▶ _Requirement_
In the records below, find the line with "SPECIALIZÁLT", then retype it and every following line exactly, stopping after the line with "combustão de alto". Leave the pictures out.

Stored data entries
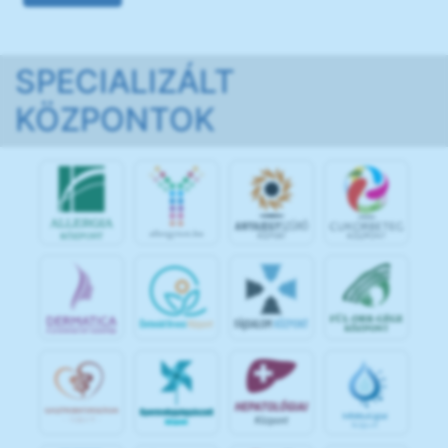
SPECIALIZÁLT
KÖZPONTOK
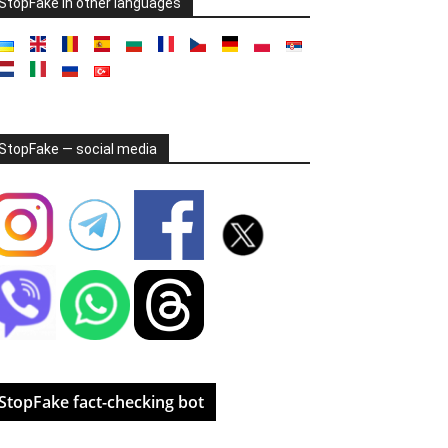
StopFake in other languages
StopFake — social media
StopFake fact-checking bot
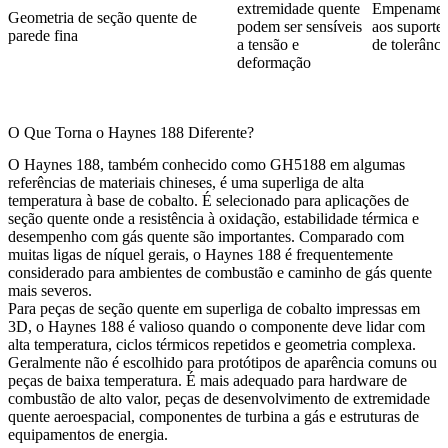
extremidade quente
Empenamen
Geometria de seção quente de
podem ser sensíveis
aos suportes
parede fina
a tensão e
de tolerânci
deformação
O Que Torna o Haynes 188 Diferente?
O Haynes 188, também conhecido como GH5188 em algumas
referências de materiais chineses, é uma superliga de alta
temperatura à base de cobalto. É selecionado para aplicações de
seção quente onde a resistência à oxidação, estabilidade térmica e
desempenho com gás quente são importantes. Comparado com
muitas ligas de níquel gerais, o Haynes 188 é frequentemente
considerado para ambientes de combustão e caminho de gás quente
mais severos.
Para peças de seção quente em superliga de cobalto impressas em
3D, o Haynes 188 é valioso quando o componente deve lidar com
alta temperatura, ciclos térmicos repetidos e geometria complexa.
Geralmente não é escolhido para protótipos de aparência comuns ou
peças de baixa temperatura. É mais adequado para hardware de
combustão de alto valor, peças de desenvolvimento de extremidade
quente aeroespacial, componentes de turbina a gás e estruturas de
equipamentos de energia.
---
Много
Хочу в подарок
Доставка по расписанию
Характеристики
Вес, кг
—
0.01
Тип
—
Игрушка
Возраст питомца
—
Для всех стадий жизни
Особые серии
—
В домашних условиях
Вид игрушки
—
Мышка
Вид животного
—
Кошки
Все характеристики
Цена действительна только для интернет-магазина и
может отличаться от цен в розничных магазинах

▶ _Task result_
SPECIALIZÁLT
KÖZPONTOK
StopFake in other languages
StopFake — social media
StopFake fact-checking bot
extremidade quente
Empenamen
Geometria de seção quente de
podem ser sensíveis
aos suportes
parede fina
a tensão e
de tolerânci
deformação
O Que Torna o Haynes 188 Diferente?
O Haynes 188, também conhecido como GH5188 em algumas
referências de materiais chineses, é uma superliga de alta
temperatura à base de cobalto. É selecionado para aplicações de
seção quente onde a resistência à oxidação, estabilidade térmica e
desempenho com gás quente são importantes. Comparado com
muitas ligas de níquel gerais, o Haynes 188 é frequentemente
considerado para ambientes de combustão e caminho de gás quente
mais severos.
Para peças de seção quente em superliga de cobalto impressas em
3D, o Haynes 188 é valioso quando o componente deve lidar com
alta temperatura, ciclos térmicos repetidos e geometria complexa.
Geralmente não é escolhido para protótipos de aparência comuns ou
peças de baixa temperatura. É mais adequado para hardware de
combustão de alto valor, peças de desenvolvimento de extremidade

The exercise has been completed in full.